Jonathan Rauch | October 7, 2000
(Page 2 of 2)
Unfortunately, many human rights activists hate this new concept. "We're afraid that this is a precedent that will come back to haunt the U.N. elsewhere," Kenneth Roth, the executive director of Human Rights Watch, told The New York Times in May. The United Nations, he added, has conducted trials with "scrupulous regard for due process." Cambodian judges, he implied, will not.
Such advocates mean well, but the Kiplingesque condescension implicit in their positions -- a kind of legal colonialism -- becomes evident from the Times headline announcing the Cambodian deal: "U.N. Allows Cambodians to Take Part in Trial of Khmer Rouge." Moreover, much though Westerners hate to say so, American-style judicial meticulousness is a luxury that not all poor or unstable countries in recovery from genocide or mass butchery can afford. The agonizingly slow International Criminal Tribunal for Rwanda has managed to complete only eight or so trials since 1995. Some of the sentences -- for genocide, mind you -- have been as low as 12 years. The Rwandan government, whose own brand of justice is rougher but swifter, is understandably dismayed.
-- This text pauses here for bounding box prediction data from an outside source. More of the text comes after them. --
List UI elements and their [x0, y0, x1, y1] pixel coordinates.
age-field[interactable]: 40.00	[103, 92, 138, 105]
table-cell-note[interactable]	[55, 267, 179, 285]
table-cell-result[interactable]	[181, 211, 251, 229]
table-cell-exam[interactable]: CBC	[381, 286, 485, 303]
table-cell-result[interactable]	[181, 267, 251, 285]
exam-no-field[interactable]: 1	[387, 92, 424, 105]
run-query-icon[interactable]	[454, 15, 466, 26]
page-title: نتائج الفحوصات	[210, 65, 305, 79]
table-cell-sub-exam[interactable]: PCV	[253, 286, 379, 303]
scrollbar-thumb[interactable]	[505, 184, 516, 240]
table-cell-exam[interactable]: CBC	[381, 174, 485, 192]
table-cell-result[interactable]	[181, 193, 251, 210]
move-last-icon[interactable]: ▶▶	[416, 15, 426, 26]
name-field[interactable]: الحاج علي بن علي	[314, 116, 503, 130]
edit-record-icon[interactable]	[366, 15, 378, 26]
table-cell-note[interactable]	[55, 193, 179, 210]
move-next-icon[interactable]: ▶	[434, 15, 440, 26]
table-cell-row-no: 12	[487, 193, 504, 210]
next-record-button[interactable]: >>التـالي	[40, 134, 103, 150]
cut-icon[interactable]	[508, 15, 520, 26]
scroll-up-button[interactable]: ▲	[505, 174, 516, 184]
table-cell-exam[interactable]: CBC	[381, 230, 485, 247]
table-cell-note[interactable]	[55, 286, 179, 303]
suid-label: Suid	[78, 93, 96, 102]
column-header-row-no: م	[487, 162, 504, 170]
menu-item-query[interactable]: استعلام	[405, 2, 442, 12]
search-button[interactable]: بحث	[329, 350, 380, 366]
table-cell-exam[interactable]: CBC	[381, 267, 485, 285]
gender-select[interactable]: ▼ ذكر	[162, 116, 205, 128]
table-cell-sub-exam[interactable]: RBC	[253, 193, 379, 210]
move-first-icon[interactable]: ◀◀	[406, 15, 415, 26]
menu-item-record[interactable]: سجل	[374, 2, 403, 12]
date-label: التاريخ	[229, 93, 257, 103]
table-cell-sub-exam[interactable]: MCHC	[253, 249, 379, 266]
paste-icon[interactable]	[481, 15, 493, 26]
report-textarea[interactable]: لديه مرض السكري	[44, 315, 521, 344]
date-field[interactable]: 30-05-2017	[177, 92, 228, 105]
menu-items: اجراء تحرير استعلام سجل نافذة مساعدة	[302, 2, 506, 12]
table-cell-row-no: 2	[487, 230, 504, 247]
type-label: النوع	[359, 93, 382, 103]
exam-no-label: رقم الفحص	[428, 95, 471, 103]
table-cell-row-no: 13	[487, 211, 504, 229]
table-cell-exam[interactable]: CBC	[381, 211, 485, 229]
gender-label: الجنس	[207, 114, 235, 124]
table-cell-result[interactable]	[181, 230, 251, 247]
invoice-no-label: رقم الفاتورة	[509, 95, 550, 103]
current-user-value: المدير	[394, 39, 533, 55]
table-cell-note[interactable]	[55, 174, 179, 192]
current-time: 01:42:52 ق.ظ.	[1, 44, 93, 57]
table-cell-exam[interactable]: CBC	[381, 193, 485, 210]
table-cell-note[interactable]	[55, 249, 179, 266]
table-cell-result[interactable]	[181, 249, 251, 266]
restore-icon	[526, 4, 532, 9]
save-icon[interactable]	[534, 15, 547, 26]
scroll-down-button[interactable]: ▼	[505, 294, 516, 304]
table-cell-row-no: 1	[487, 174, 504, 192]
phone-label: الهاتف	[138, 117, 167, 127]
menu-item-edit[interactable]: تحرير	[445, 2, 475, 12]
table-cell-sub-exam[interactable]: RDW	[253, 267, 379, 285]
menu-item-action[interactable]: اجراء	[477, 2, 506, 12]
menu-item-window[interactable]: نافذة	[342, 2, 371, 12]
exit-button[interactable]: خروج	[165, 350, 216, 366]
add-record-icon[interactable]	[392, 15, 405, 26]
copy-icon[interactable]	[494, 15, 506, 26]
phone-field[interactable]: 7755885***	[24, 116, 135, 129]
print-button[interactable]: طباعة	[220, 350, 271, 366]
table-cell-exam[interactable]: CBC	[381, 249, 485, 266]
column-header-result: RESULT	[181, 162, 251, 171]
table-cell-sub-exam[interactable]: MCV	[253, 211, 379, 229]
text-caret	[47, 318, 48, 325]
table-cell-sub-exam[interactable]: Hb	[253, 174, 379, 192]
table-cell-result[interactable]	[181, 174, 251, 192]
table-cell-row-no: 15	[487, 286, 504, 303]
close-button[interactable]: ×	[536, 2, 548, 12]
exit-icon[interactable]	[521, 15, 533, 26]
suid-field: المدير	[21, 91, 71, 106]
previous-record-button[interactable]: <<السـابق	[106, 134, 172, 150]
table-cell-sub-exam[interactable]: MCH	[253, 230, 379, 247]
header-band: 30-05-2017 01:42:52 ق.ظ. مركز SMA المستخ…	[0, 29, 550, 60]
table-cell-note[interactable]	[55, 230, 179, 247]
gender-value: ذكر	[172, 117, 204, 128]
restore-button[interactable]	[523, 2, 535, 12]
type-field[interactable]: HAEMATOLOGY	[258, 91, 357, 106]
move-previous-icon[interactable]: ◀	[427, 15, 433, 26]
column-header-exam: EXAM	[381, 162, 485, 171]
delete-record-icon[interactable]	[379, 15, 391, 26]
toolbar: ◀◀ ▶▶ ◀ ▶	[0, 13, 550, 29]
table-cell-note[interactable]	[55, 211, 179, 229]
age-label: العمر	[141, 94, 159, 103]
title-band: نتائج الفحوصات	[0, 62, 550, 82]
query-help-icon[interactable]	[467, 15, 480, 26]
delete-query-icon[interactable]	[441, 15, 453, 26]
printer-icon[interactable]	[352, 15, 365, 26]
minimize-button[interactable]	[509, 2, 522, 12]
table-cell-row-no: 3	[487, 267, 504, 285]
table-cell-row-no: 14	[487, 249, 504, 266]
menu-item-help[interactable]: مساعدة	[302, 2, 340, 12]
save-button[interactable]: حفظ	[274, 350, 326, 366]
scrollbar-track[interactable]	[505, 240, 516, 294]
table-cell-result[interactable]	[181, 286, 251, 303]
The ICC may be inevitable, and it is certainly well intentioned, and it may work out fine in the end. But it nonetheless smacks of moral grandstanding, and it deserves more critical scrutiny than it has received. The Clinton Administration has been content to challenge the ICC on parochial grounds while accepting its broad premises, which is a pity. Americans, of all people, are well equipped to point out that independent prosecutors often become obsessed with their causes, take forever to accomplish not much, and pour gasoline on political fires. And Bill Clinton, of all people, is well equipped to make the case against globalizing Kenneth Starr.